> [TASK INPUTS]
══════════
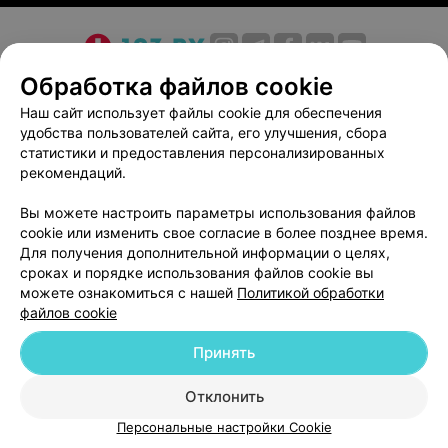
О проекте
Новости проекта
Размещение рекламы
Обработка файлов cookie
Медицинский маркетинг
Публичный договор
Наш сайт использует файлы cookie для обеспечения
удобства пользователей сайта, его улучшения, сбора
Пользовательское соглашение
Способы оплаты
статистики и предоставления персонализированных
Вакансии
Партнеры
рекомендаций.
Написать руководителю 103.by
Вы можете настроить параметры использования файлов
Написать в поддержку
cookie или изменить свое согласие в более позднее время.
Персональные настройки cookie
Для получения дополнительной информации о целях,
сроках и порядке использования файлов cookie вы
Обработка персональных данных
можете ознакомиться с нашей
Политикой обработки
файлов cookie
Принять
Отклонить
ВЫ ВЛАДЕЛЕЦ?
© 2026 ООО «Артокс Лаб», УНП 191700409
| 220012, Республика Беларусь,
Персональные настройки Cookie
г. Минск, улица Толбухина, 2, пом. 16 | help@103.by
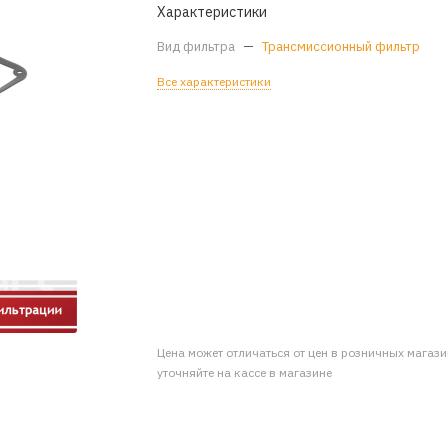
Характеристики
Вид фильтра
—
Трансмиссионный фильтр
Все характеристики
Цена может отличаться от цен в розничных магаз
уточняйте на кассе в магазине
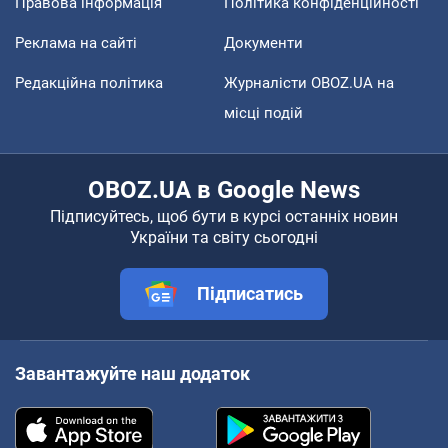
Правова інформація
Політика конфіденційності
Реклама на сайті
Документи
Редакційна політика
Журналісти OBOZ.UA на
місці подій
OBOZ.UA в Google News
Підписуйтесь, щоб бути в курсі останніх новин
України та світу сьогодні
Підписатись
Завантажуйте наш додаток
══════════
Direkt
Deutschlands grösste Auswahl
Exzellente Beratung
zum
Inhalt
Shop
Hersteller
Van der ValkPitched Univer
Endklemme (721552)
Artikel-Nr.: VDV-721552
══════════
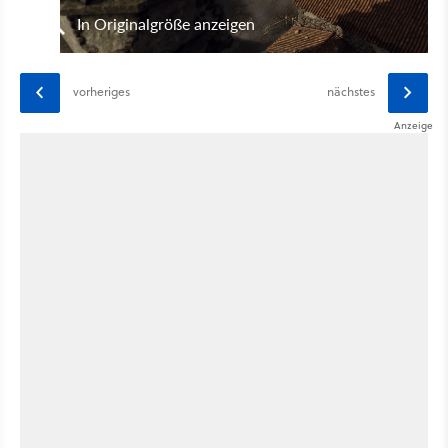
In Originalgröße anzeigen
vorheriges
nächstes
══════════
When a line in the material contains the string "файлов", copy that line.

> [WRITTEN SOLUTION]
Обработка файлов cookie
Вы можете настроить параметры использования файлов
сроках и порядке использования файлов cookie вы
файлов cookie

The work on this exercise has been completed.